Segundo dados divulgados pelo Rabobank, os preços do café avançaram 17% na Bolsa de Nova York no último ano. Os números foram divulgados nesta segunda-feira (22), em análise feita após um ano do início da pandemia. Em comparação com as demais commodities agrícolas, o café ficou avançou com menos intensidade, já que os números do Rabobank mostram alta de 45,1% durante o período para outras commodities.
"Mesmo assim, olhando para o mercado local, a depreciação do real brasileiro colaborou para que as cotações de café atingissem patamares recordes em março 2021, em média R$ 740/saca (60 quilos), 33% maior em relação a 12 meses", afirma o Rabobank.
O relatório afirma ainda que o principal fator para valorização do mercado, é justamente a oferta restrista do Brasil na safra 21 de café. Além da bienalidade, a principal região produtora do país enfrentou um intenso déficit hídrico e temperaturas elevadas no período de florada, impactando diretamente na produtividade da safra.

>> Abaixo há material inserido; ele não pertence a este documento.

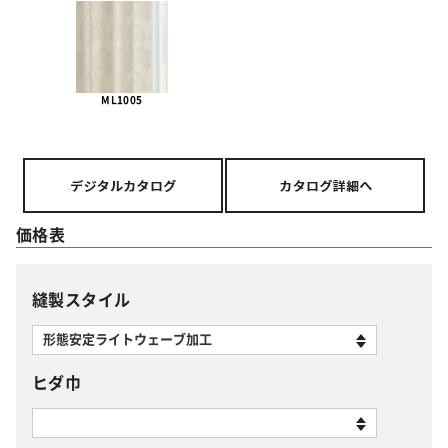
ML1005
価格表
縫製スタイル
ヒダ巾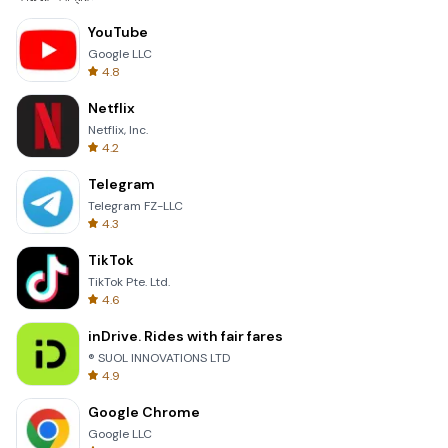
YouTube
Google LLC
4.8
Netflix
Netflix, Inc.
4.2
Telegram
Telegram FZ-LLC
4.3
TikTok
TikTok Pte. Ltd.
4.6
inDrive. Rides with fair fares
® SUOL INNOVATIONS LTD
4.9
Google Chrome
Google LLC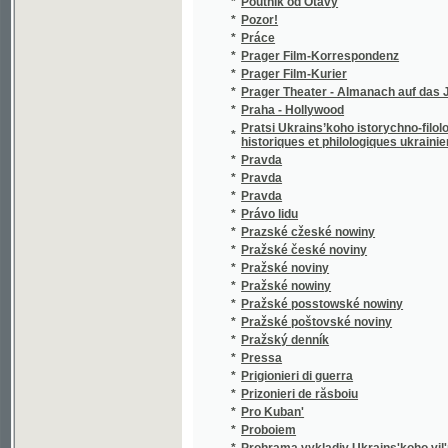
*
Prager Theater - Almanach auf das Jahr....
*
Praha - Hollywood
Pratsi Ukrains’koho istorychno-filolohychno
*
historiques et philologiques ukrainienne a P
*
Pravda
*
Pravda
*
Pravda
*
Právo lidu
*
Prazské cžeské nowiny
*
Pražské české noviny
*
Pražské noviny
*
Pražské nowiny
*
Pražské posstowské nowiny
*
Pražské poštovské noviny
*
Pražský denník
*
Pressa
*
Prigionieri di guerra
*
Prizonieri de răsboiu
*
Pro Kuban'
*
Proboiem
*
Prohrama vykladiv Ukrains'koho vil'noho univ
*
Promin'
*
Průboj
*
Průkopník
*
Průmyslník
*
První doplňkový svazek Zákonů školských
*
Přástky
*
Předvoj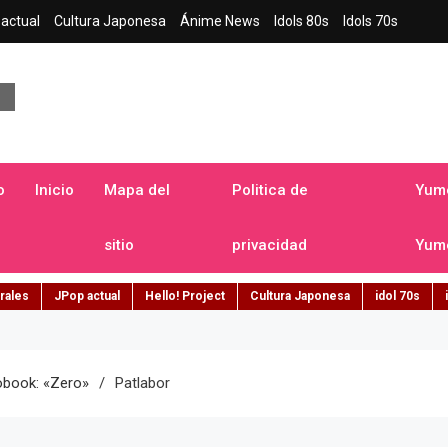
actual
Cultura Japonesa
Ánime News
Idols 80s
Idols 70s
a japonesa en español
o
Inicio
Mapa del
Politica de
Yume
sitio
privacidad
Yume
rales
JPop actual
Hello! Project
Cultura Japonesa
idol 70s
obook: «Zero»
Patlabor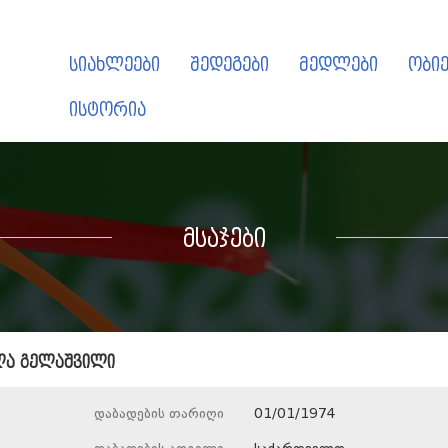
სიახლეები
შედეგები
მედლები
ობიე
ისტორია
მსაჯები
ლა გელაშვილი
დაბადების თარიღი
01/01/1974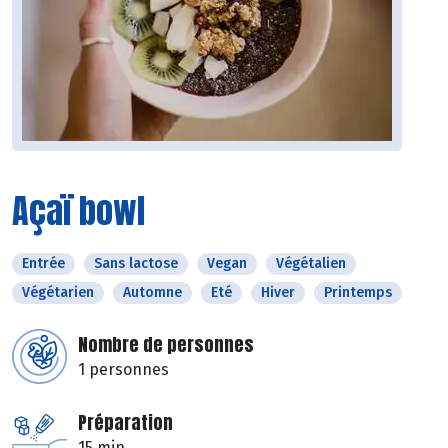
Açaï bowl
Entrée
Sans lactose
Vegan
Végétalien
Végétarien
Automne
Eté
Hiver
Printemps
Nombre de personnes
1 personnes
Préparation
15 min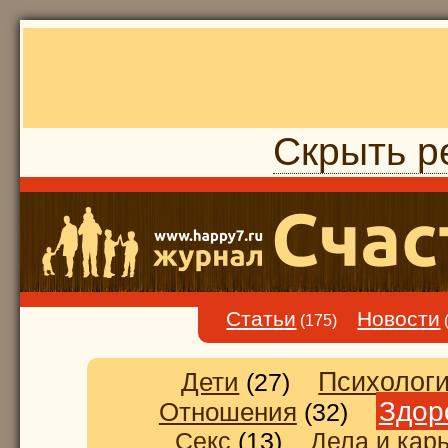
Скрыть р
Статьи
Новости
(175)
Дети
Психолог
(27)
Здор
Отношения
(32)
Секс
(13)
Дела и кар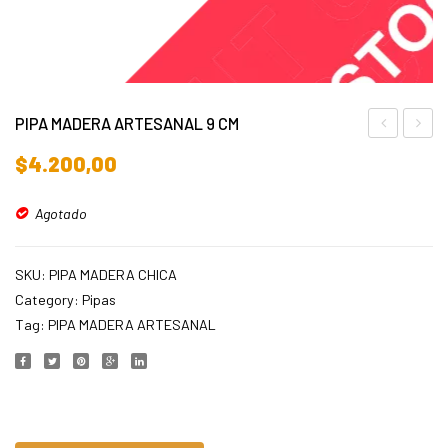
PIPA MADERA ARTESANAL 9 CM
De
DE
$
4.200,00
Coco
MADE
Jiffy
ARTE
Agotado
Bloque
9,5
70
SKU:
PIPA MADERA CHICA
Litros
Category:
Pipas
Tag:
PIPA MADERA ARTESANAL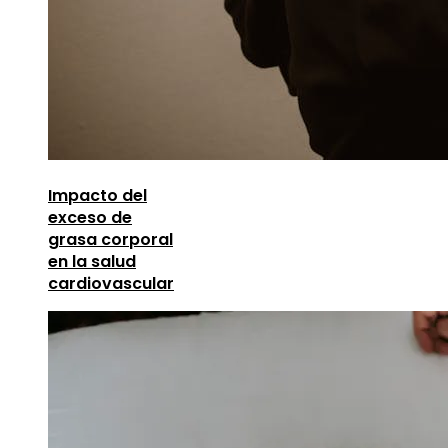
Impacto del
exceso de
grasa corporal
en la salud
cardiovascular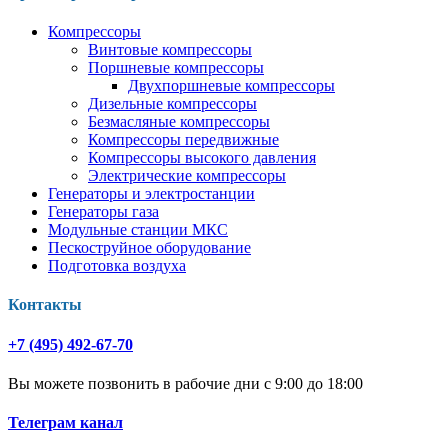
Компрессоры
Винтовые компрессоры
Поршневые компрессоры
Двухпоршневые компрессоры
Дизельные компрессоры
Безмасляные компрессоры
Компрессоры передвижные
Компрессоры высокого давления
Электрические компрессоры
Генераторы и электростанции
Генераторы газа
Модульные станции МКС
Пескоструйное оборудование
Подготовка воздуха
Контакты
+7 (495) 492-67-70
Вы можете позвонить в рабочие дни с 9:00 до 18:00
Телеграм канал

O Rabobank estima o atual ciclo em 56,2 milhões de sacas, sendo 36 milhões do tipo arábica. Isto representa uma queda de 26,5% em relação a 2020/21, para o arábica. Dependendo do desenvolvimento dos grãos, novas reduções não estão descartadas. Paralelamente, existe uma grande preocupação sobre a qualidade da safra devido à irregularidade das chuvas durante o ciclo.
Em relação à safra brasileira, a análise destaca que as últimas chuvas favoreceram o enchimento de grãos, assim como a recuperação das lavouras para o ciclo 2022/23. "O clima será um fator importante nas próximas semanas para a atual safra e pontencial produtivo da próxima", afirma.

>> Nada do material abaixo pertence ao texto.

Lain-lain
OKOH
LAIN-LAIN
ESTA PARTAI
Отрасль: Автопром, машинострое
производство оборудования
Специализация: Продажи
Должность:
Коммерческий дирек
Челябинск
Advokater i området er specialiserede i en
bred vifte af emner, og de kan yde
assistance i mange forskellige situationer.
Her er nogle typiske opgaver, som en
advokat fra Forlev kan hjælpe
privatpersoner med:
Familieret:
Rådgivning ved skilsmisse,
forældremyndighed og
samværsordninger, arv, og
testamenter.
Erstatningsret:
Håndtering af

Além de um cenário de redução de oferta, o Rabonk destaca que as incertezas em relação ao mercado seguem no radar do mercado. De acordo com a publicação, mesmo com um cenário promissor, com a ampliação das vacinações, as atuais restrições nas mais diversas regiões consumidoras devem limitar a demanda de café no primeiro semestre de 2021.
"Adicionalmente, o Brasil possui grandes estoques de café de sua última safra para abastecer o mercado, lembrando de suas recentes exportações e o aumento de sua participação nos estoques da ICE-NY. Esses fundamentos ainda devem limitar as cotações no curto prazo. Neste contexto de volatilidade, aumento da participação dos fundos não-comerciais e incertezas na demanda, o Rabobank projeta os preços de café em Nova Iorque acima de USD 1,15/lp (USD 1,25-1,40/lp)", conclui.
Em relação aos países concorrentes na produção, o banco destacou que no atual ciclo, Honduras e Vietnã vêm apresentando quedas acentuadas nas exportações em relação à 2019/20. "Em 2020/21, as colheitas no Vietnã e Honduras são estimadas em 28,8 e 6,2 milhões de sacas, respectivamente. Por outro lado, a safra colombiana parece progredir bem, e para a temporada 2020/21 são esperados 14,1 milhões de sacas", complementa.